Aussie man fumes over nasty note left on wife's car

The note was found after a particularly cold night in South Australia.

An infuriated man has blasted a stranger who left a nasty note on his wife’s car, accusing them of treating their animals poorly.

The couple, from Murray Bridge in South Australia, found the note after temperatures dropped lower than average on Monday morning.

“Your [sic] a lousy human,” the handwritten note began. “4°C — (under) 2°C and dogs outside. F**k me, what a c**t.”

Funnily enough, the insult-ridden note was penned on a business’s letterhead which reads ‘with compliments’ along the top.

The handwritten note that reads:
The note was left on their car after a particularly cold night. Source: Facebook/Getty

As the owner of the dogs had no way to respond to the anonymous note writer, he instead took to his local Facebook page to issue a furious response.

“To the d**khead who left this note on my wife’s car this morning, you know nothing about my dogs, they have kennels inside a shed as well as outside, not that it has anything to do with you,” he wrote.

“Also, we know who you are because the people across the road has CCTV. If you are so concerned about my dogs go up and pat them, d**khead.

“You must have been busy this morning writing notes to everybody that has dogs outside.

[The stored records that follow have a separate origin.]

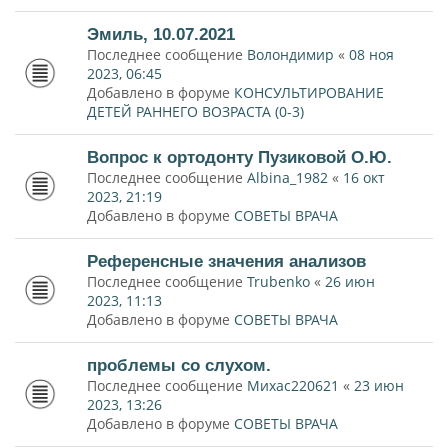
Эмиль, 10.07.2021
Последнее сообщение
Волондимир
«
08 ноя
2023, 06:45
Добавлено в форуме
КОНСУЛЬТИРОВАНИЕ
ДЕТЕЙ РАННЕГО ВОЗРАСТА (0-3)
Вопрос к ортодонту Пузиковой О.Ю.
Последнее сообщение
Albina_1982
«
16 окт
2023, 21:19
Добавлено в форуме
СОВЕТЫ ВРАЧА
Референсные значения анализов
Последнее сообщение
Trubenko
«
26 июн
2023, 11:13
Добавлено в форуме
СОВЕТЫ ВРАЧА
проблемы со слухом.
Последнее сообщение
Михас220621
«
23 июн
2023, 13:26
Добавлено в форуме
СОВЕТЫ ВРАЧА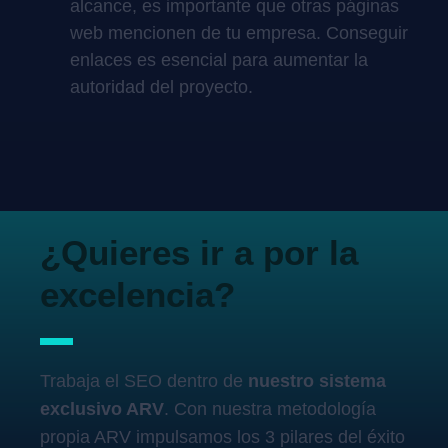
alcance, es importante que otras páginas
web mencionen de tu empresa. Conseguir
enlaces es esencial para aumentar la
autoridad del proyecto.
¿Quieres ir a por la
excelencia?
Trabaja el SEO dentro de
nuestro sistema
exclusivo ARV
. Con nuestra metodología
propia ARV impulsamos los 3 pilares del éxito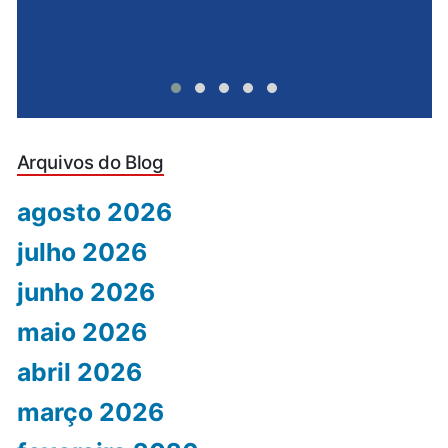
Arquivos do Blog
agosto 2026
julho 2026
junho 2026
maio 2026
abril 2026
março 2026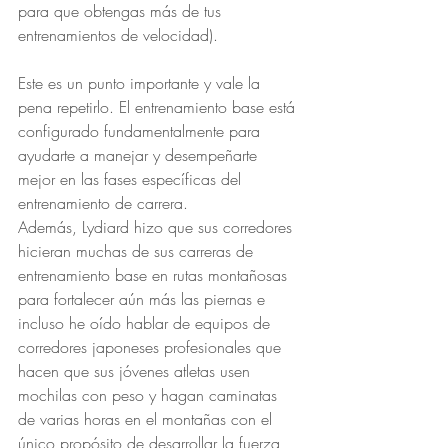
para que obtengas más de tus 
entrenamientos de velocidad).
Este es un punto importante y vale la 
pena repetirlo. El entrenamiento base está 
configurado fundamentalmente para 
ayudarte a manejar y desempeñarte 
mejor en las fases específicas del 
entrenamiento de carrera. 
Además, Lydiard hizo que sus corredores 
hicieran muchas de sus carreras de 
entrenamiento base en rutas montañosas 
para fortalecer aún más las piernas e 
incluso he oído hablar de equipos de 
corredores japoneses profesionales que 
hacen que sus jóvenes atletas usen 
mochilas con peso y hagan caminatas 
de varias horas en el montañas con el 
único propósito de desarrollar la fuerza 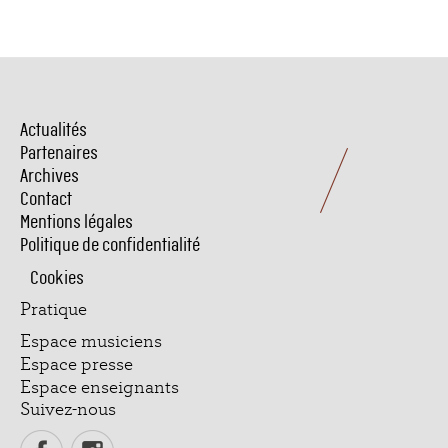
Actualités
Menu
Pied
Partenaires
de
Archives
page
Contact
Mentions légales
Politique de confidentialité
Cookies
Pratique
Espace musiciens
Espace presse
Espace enseignants
Suivez-nous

What the f**k was you snooping around that time of the morning anyway?”

Most Facebook users agreed the note writer was in the wrong, saying their dogs prefer to sleep outside.

"Crazy how dogs and other animals survive in the wild," one wrote.

"WTF. My 2 dogs sleep outside and keep warm together in their large crate, and extra dog bed... so what.. how rude to do that to you," another said.

Someone else questioned who goes on a walk with paper and a pen.

Are kennels enough to keep dogs warm?

Sadly, the RSPCA sees a spike in cases of neglect during winter and offered some advice: "If it’s too cold for you, there’s a good chance it’s too cold for your pets too."

They said short-coated, elderly, young, underweight and unwell animals are especially vulnerable during low temperatures, and animals who sleep outside should always have proper shelter from the elements.

Outdoor pets may require more food in winter, as it takes more energy to regulate their body temperature in the cold, and it's recommended that if the weather is likely to drop below zero degrees, metal water bowls should be replaced with plastic ones to stop your pet's tongue from sticking to the bowl.

If you notice an animal in distress, call your local RSPCA hotline.